Mojibake puzzle dictionary
Why solve a single crossword puzzle, when we can write a program to solve them all? Let’s write such a program. In our case, the crosswords are multi-lingual. We start from a simple grid that is partially filled in, and we search through a dictionary for words that we could put in there. For example, let’s start with this simple grid:
|
...D... (7)
..E..... (8)
.L... (5)
....F. (6)
......T.. (9)
|
Each horizontal line, you need to fill in a word of the right length, that matches the letter that is already filled in. There are no constraints on the vertical lines, i.e. the vertical lines do not have to form real words (apart from the one that is already filled in). To fill in the blanks, we need to search through a dictionary of words.
Your test-input
contains two parts. The first part is a list of words. Then follows a blank line, and then the second part contains the crossword, with periods (.
) representing the letters that need to be filled in.
geléet
träffs
religiën
tancées
kürst
roekoeën
skälen
böige
fägnar
dardées
amènent
orquestrá
imputarão
molières
pugilarão
azeitámos
dagcrème
zöger
ondulât
blökt
...d...
..e.....
.l...
....f.
......t..
But, there is a catch! Something weird is going on with the dictionary. If you look closely, you see that some of the words in this dictionary appear garbled. This character soup is typical when two programs disagree about the encoding of a piece of text. And this is exactly what happened during the compilation of this dictionary.

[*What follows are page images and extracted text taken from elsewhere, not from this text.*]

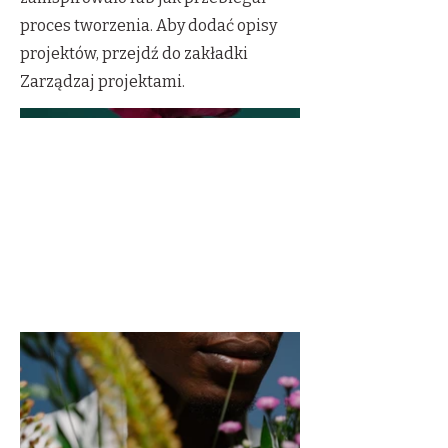
proces tworzenia. Aby dodać opisy
projektów, przejdź do zakładki
Zarządzaj projektami.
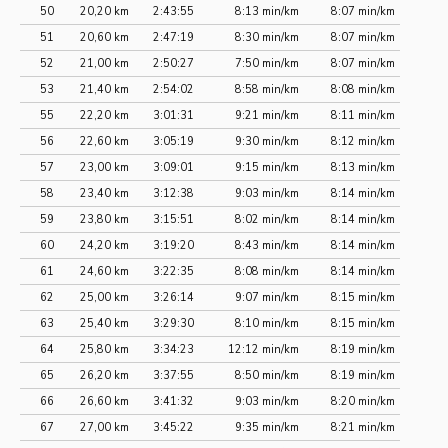
50
20,20 km
2:43:55
8:13 min/km
8:07 min/km
51
20,60 km
2:47:19
8:30 min/km
8:07 min/km
52
21,00 km
2:50:27
7:50 min/km
8:07 min/km
53
21,40 km
2:54:02
8:58 min/km
8:08 min/km
55
22,20 km
3:01:31
9:21 min/km
8:11 min/km
56
22,60 km
3:05:19
9:30 min/km
8:12 min/km
57
23,00 km
3:09:01
9:15 min/km
8:13 min/km
58
23,40 km
3:12:38
9:03 min/km
8:14 min/km
59
23,80 km
3:15:51
8:02 min/km
8:14 min/km
60
24,20 km
3:19:20
8:43 min/km
8:14 min/km
61
24,60 km
3:22:35
8:08 min/km
8:14 min/km
62
25,00 km
3:26:14
9:07 min/km
8:15 min/km
63
25,40 km
3:29:30
8:10 min/km
8:15 min/km
64
25,80 km
3:34:23
12:12 min/km
8:19 min/km
65
26,20 km
3:37:55
8:50 min/km
8:19 min/km
66
26,60 km
3:41:32
9:03 min/km
8:20 min/km
67
27,00 km
3:45:22
9:35 min/km
8:21 min/km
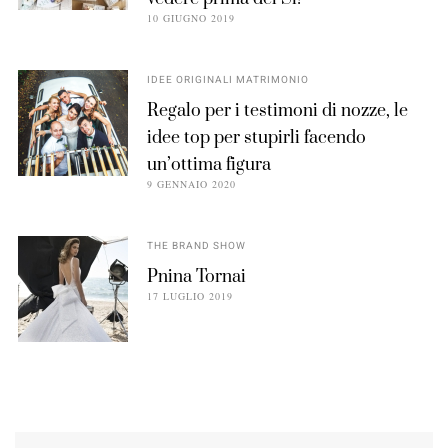
10 GIUGNO 2019
IDEE ORIGINALI MATRIMONIO
Regalo per i testimoni di nozze, le
idee top per stupirli facendo
un’ottima figura
9 GENNAIO 2020
THE BRAND SHOW
Pnina Tornai
17 LUGLIO 2019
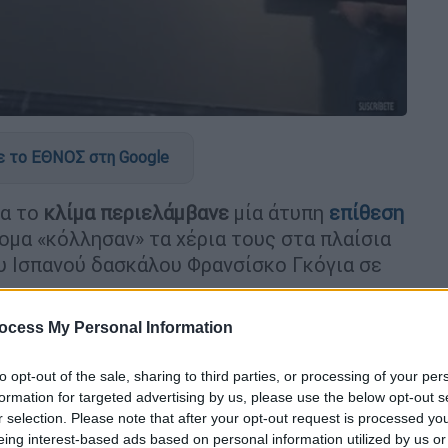
 το ΕΘΝΟΣ στη Google
ια το
κλίμα
περιελάμβανε
μία άτυπη
επίθεση
ομα «κόλλησαν» τα χέρια τους στα πλαίσια
υ Ισπανού δασκάλου Φρανσίσκο Γκόγια σε
ocess My Personal Information
ατά την οποία οι δύο διαδηλωτές κόλλησαν
λεσε ζημιά σε κανέναν από τους δύο
to opt-out of the sale, sharing to third parties, or processing of your per
μικρές ατέλειες, ανακοίνωσε το μουσείο.
formation for targeted advertising by us, please use the below opt-out s
 μετά το περιστατικό το Σάββατο,
r selection. Please note that after your opt-out request is processed y
eing interest-based ads based on personal information utilized by us or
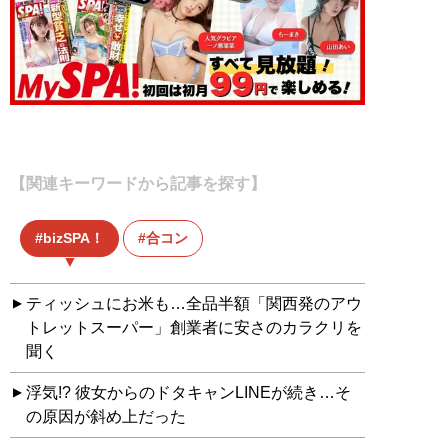
【関連キーワードから記事を探す】
bizSPA！
合コン
ティッシュにお米も…全品半額「関西発のアウ
トレットスーパー」創業者に安さのカラクリを
聞く
浮気!? 彼女からのドタキャンLINEが続き…そ
の原因が斜め上だった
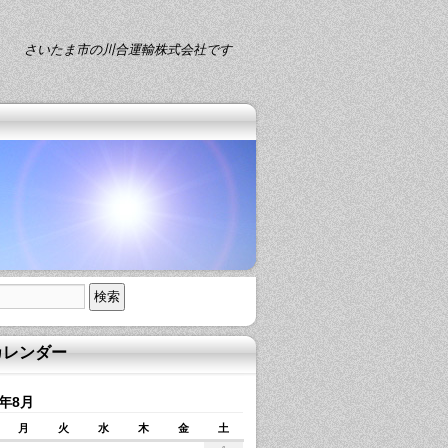
さいたま市の川合運輸株式会社です
カレンダー
6年8月
月
火
水
木
金
土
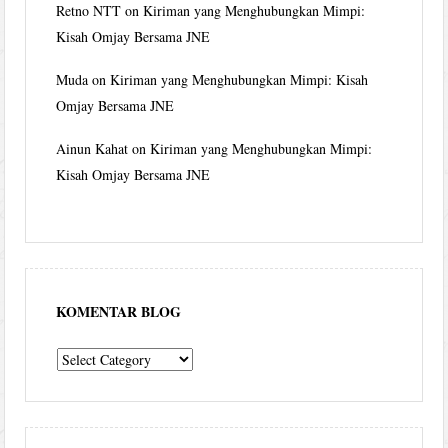
Retno NTT
on
Kiriman yang Menghubungkan Mimpi:
Kisah Omjay Bersama JNE
Muda
on
Kiriman yang Menghubungkan Mimpi: Kisah
Omjay Bersama JNE
Ainun Kahat
on
Kiriman yang Menghubungkan Mimpi:
Kisah Omjay Bersama JNE
KOMENTAR BLOG
komentar
blog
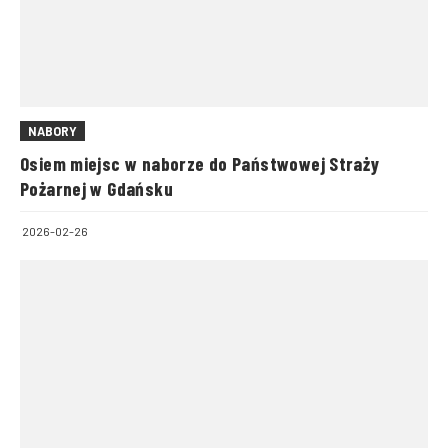
NABORY
Osiem miejsc w naborze do Państwowej Straży
Pożarnej w Gdańsku
2026-02-26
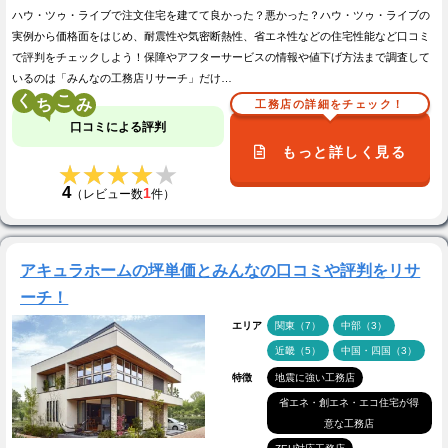
ハウ・ツゥ・ライブで注文住宅を建てて良かった？悪かった？ハウ・ツゥ・ライブの
実例から価格面をはじめ、耐震性や気密断熱性、省エネ性などの住宅性能など口コミ
で評判をチェックしよう！保障やアフターサービスの情報や値下げ方法まで調査して
いるのは「みんなの工務店リサーチ」だけ…
く
こ
工務店の詳細をチェック！
口コミによる評判
もっと詳しく見る
★★★★★
★★★★★
4
1
（レビュー数
件）
アキュラホームの坪単価とみんなの口コミや評判をリサ
ーチ！
エリア
関東（7）
中部（3）
近畿（5）
中国・四国（3）
特徴
地震に強い工務店
省エネ・創エネ・エコ住宅が得
意な工務店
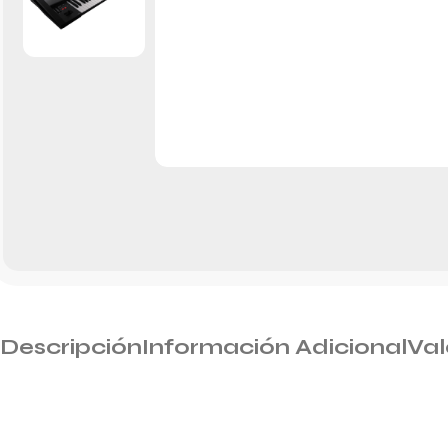
Descripción
Información Adicional
Val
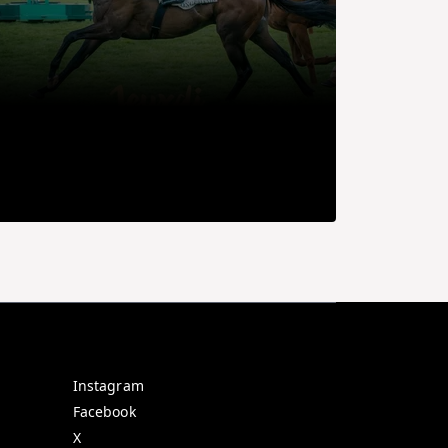
Instagram
Facebook
X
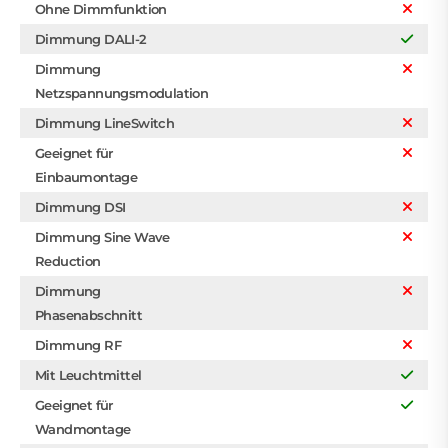
Ohne Dimmfunktion
Dimmung DALI-2
Dimmung
Netzspannungsmodulation
Dimmung LineSwitch
Geeignet für
Einbaumontage
Dimmung DSI
Dimmung Sine Wave
Reduction
Dimmung
Phasenabschnitt
Dimmung RF
Mit Leuchtmittel
Geeignet für
Wandmontage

The Japanese, whose rich set of characters has created ample opportunities for message garbling, have dubbed this phenomenon mojibake.
All is not lost, however, because if the mistake is known, it could potentially be undone. In this case, there is a clear pattern.
- The entire file is encoded as utf-8. Most words are correct with this encoding.
- For every 3rd line, the original word was encoded in utf-8 but loaded by a system that expected iso-latin-1. The resulting character mash was stored with utf-8 encoding.
- The same has happened every 5th line.
- Where the two series overlap (every 15th line), the word was doubly-miscoded.
Thus we can deduce that:
- the 3rd word in the test-input should be
religiën
- the 5th word is
kürst
- the 6th word is
roekoeën
- etc. etc.
- the 15th word is
pugilarão
Scanning the test-input
for words that fit in our crossword, we can complete it like so:
|
darDées (7)
roEkoeën (8)
bLökt (5)
träfFs (6)
orquesTrá (9)
|
To arrive at your solution, take the line-number of each word in the original list, and add them together.
So we add 10 + 6 + 20 + 2 + 12 and arrive at 50
. This is the solution for the test problem.
Your input
contains another list of words, followed by an empty line, followed by a (new) blank crossword. The dictionary was mangled in exactly the same pattern. Decode it, and find words that match the crossword puzzle in the right place. There is only one unique solution. Matching is case-insensitive and accent-sensitive. Take the sum of line-numbers of the words that fit, this is your solution.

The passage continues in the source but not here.